14Il s’agit de Nicodème ; voir R. Pirri, Sicilia sacra disquisitionibus et notitiis illustrata, p. 53-54, d’après le diplôme de Calixte II daté de 1122 (dignitatem quoque et quae a predecessoribus nostris Sanctae memoriae Alexandro II Gregorio VII et Paschali II Rom. Eccl. Pontificibus praedecessoribus tuis Panormitanis Archiepiscopis Nicodemo et Alcherio et per eos Panormitanae Ecclesiae concessa dignoscuntur confirmamus). Le témoignage de Malaterra est d’une grande importance pour l’histoire du culte grec en Sicile à l’époque musulmane. Il est possible que les Normands aient rencontré d’autres membres du clergé grec qui continuaient d’exercer leurs fonctions, mais l’encadrement épiscopal avait probablement reculé dans des proportions comparables à celles de l’Afrique (Bresc & Nef 1998, 138), et dans la partie occidentale de l’île, les chrétiens étaient peu nombreux. L’archevêque fut confirmé par le pape Alexandre II, mais il n’y eut plus ensuite en Sicile que des évêques latins, alors qu’en Calabre subsistèrent quelques évêques grecs. Après Troina en 1080, c’est en 1083 qu’est nommé un premier évêque latin à Palerme en la personne d’Alcherius (voir supra, R. Pirri, Sicilia sacra disquisitionibus et notitiis illustrata ; Fodale 1991, 57).

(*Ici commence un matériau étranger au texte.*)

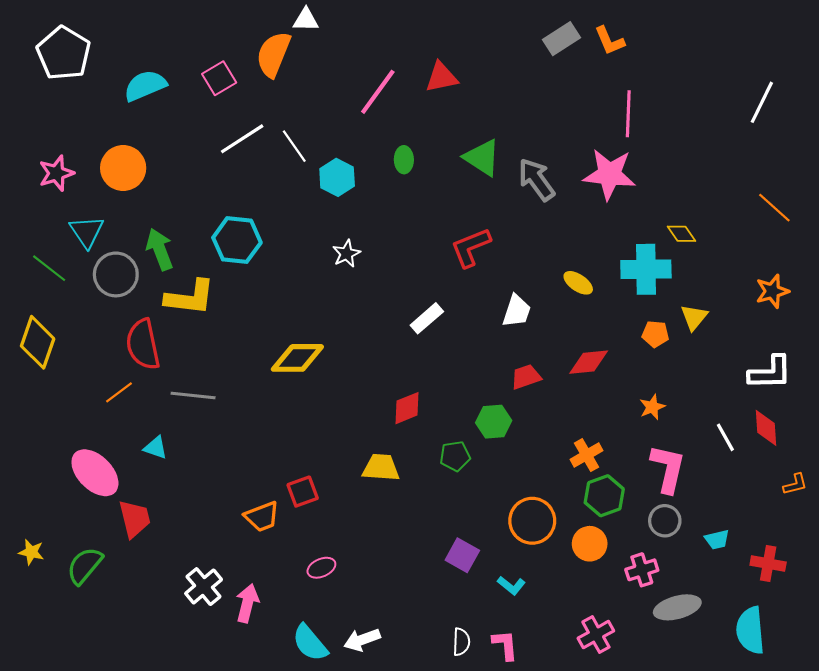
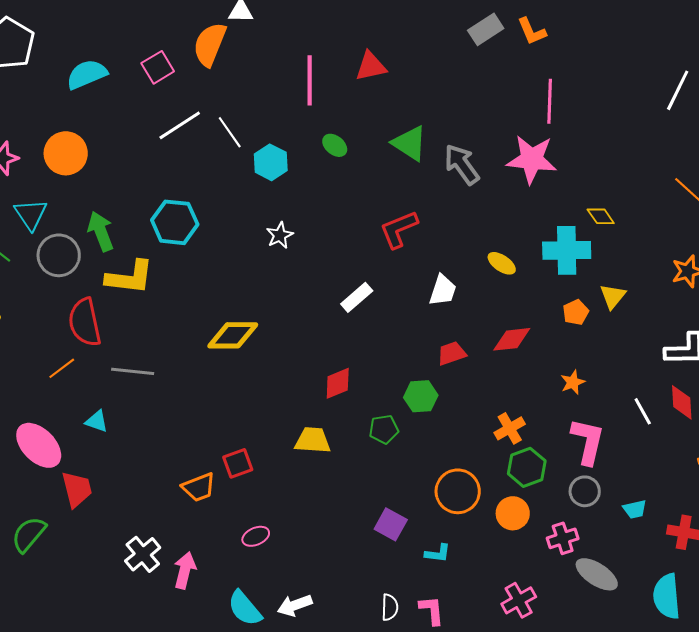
pink line: (378, 92) -> (310, 80), turned -36
green ellipse: (404, 160) -> (335, 145), turned -50
orange pentagon: (655, 334) -> (576, 312), turned -30
cyan L-shape: (511, 585) -> (438, 553), turned -32
gray ellipse: (677, 607) -> (597, 574), turned 48

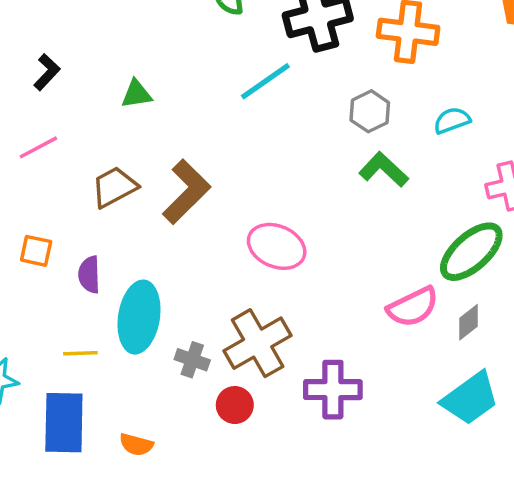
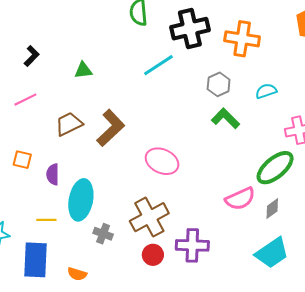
gray cross: (192, 360) -> (103, 234), moved
red circle: (235, 405) -> (153, 255), moved

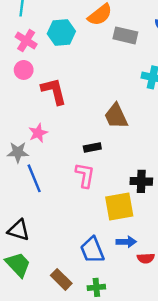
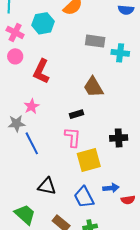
gray rectangle: (125, 35) -> (95, 41), moved
red L-shape: (54, 91) -> (41, 71), turned -135
yellow square: (119, 207) -> (89, 160), moved
black triangle: (19, 230) -> (47, 186), moved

15Le sens de castello firmato chez Malaterra est équivoque : peut-être faut-il comprendre « ayant fortifié la place » (voir trad. Dunbar & Loud 2004, 159, n. 45), mais on peut comparer l’extrait à Guil. Ap. III, 337-339 : « [Robert] fit munir des châteaux de solides murailles, pour que son armée pût y demeurer à l’abri des Siciliens ; il les fournit de puits et des vivres nécessaires » (trad. Mathieu 1961, 183, retouchée). Le lieu de l’édification de ce château n’est pas sûr, indique Taviani-Carozzi 1996a, 367, qui estime que Robert a probablement choisi un lieu approprié pour « contrôler le Qasr aussi bien que le port ».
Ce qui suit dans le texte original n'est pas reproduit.